Why is April 1, 2013 Important?
April 1, 2013 is the first day on which U.S. Citizenship and Immigration Services ("USCIS") may receive H-1B specialty worker petitions for the next fiscal year that begins on October 1, 2013. To qualify for the H-1B category, the position offered must be a specialty in which a bachelor's degree or its equivalent is normally the minimum requirement and the foreign national must hold a bachelor's level degree or its equivalent in the specialty defined by the position (this threshold can be met in some cases though a combination of education and work experience).
Due to the overwhelming demand for the annual allotment of 85,000 H-1B visa slots, employers who wish to file new H-1B petitions for current or future employees should plan to do so on April 1st. The number of H-1B approvals requested by employers has reached the annual H-1B “cap” every year for over 10 years.
Are There Certain Employees In Particular Whom We Should Consider?
Yes, three situations immediately come to mind:
- students who hold F-1 visa status and who are working for your organization under a grant of Optional Practical Training work permission
- L-1 Intracompany Transferees who work for your organization
- candidates who are not yet working for your organization but whom you have an interest in employing in the future (starting between October 2013 and October 2014)
F-1 Students and L-1 Transferees have limited-duration work permission. If you wish to continue employing these individuals beyond their current authorization, the H-1B category may be an option.
Why F-1 Students?
Some F-1 students may hold Optional Practical Training work permission that is limited to no more than one year.
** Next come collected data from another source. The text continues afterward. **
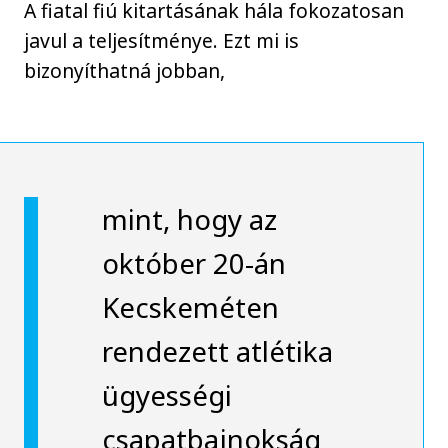
A fiatal fiú kitartásának hála fokozatosan
javul a teljesítménye. Ezt mi is
bizonyíthatná jobban,
mint, hogy az
október 20-án
Kecskeméten
rendezett atlétika
ügyességi
csapatbajnokság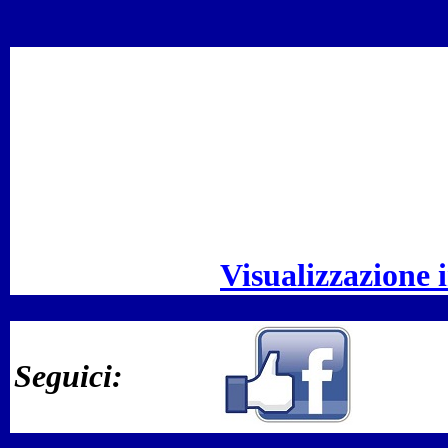
Visualizzazione 
Seguici: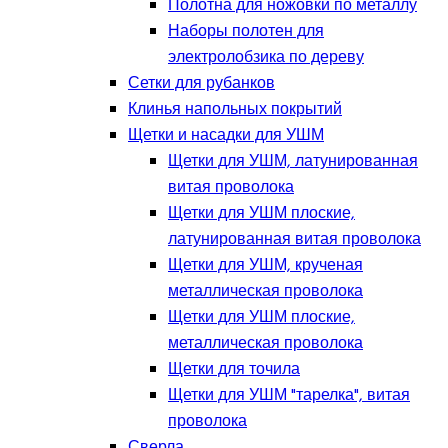
Полотна для ножовки по металлу
Наборы полотен для
электролобзика по дереву
Сетки для рубанков
Клинья напольных покрытий
Щетки и насадки для УШМ
Щетки для УШМ, латунированная
витая проволока
Щетки для УШМ плоские,
латунированная витая проволока
Щетки для УШМ, крученая
металлическая проволока
Щетки для УШМ плоские,
металлическая проволока
Щетки для точила
Щетки для УШМ "тарелка", витая
проволока
Сверла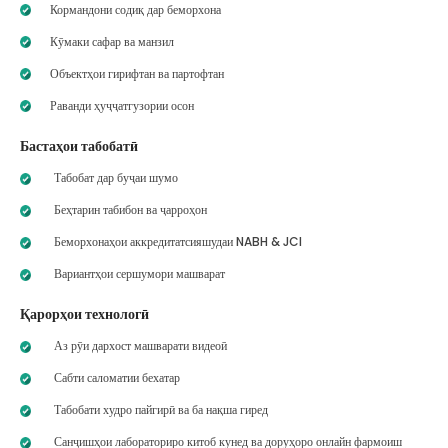
Кормандони содиқ дар беморхона
Кӯмаки сафар ва манзил
Объектҳои гирифтан ва партофтан
Раванди ҳуҷҷатгузории осон
Бастаҳои табобатӣ
Табобат дар буҷаи шумо
Беҳтарин табибон ва ҷарроҳон
Беморхонаҳои аккредитатсияшудаи NABH & JCI
Вариантҳои сершумори машварат
Қарорҳои технологӣ
Аз рӯи дархост машварати видеоӣ
Сабти саломатии бехатар
Табобати худро пайгирӣ ва ба нақша гиред
Санҷишҳои лабораториро китоб кунед ва доруҳоро онлайн фармоиш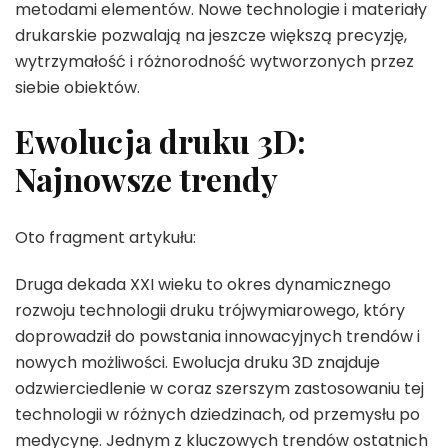
metodami elementów. Nowe technologie i materiały
drukarskie pozwalają na jeszcze większą precyzję,
wytrzymałość i różnorodność wytworzonych przez
siebie obiektów.
Ewolucja druku 3D:
Najnowsze trendy
Oto fragment artykułu:
Druga dekada XXI wieku to okres dynamicznego
rozwoju technologii druku trójwymiarowego, który
doprowadził do powstania innowacyjnych trendów i
nowych możliwości. Ewolucja druku 3D znajduje
odzwierciedlenie w coraz szerszym zastosowaniu tej
technologii w różnych dziedzinach, od przemysłu po
medycynę. Jednym z kluczowych trendów ostatnich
Other F-1 students may be eligible (in some cases) for an additional 17 months of Optional Practical Training work permission.
Why L-1 Intracompany Transferees?
The L-1 intracompany transferee visa category applies to foreign nationals who have been employed abroad in executive, managerial or specialized knowledge capacities for at least one year with a commonly-owned foreign company, and who are in the United States to continue rendering services to the same or a related U.S. employer.
L-1 executives or managers (L-1A) may remain in the United States for a maximum of seven years. Specialized knowledge (L-1B) employees may remain for a maximum of five years.
Are There any Exemptions from the Annual H-1B “Cap”?
Persons already counted under the H-1B cap and who need an extension of stay are not subject to the annual limitation. Similarly, persons who already hold H-1B status and are transferring to a different employer are exempt from the cap. The limitation applies only to persons not yet counted against the annual cap. Also, certain types of educational or nonprofit organizations that file H-1B petitions on behalf of beneficiaries are exempt from the H-1B numerical limitation.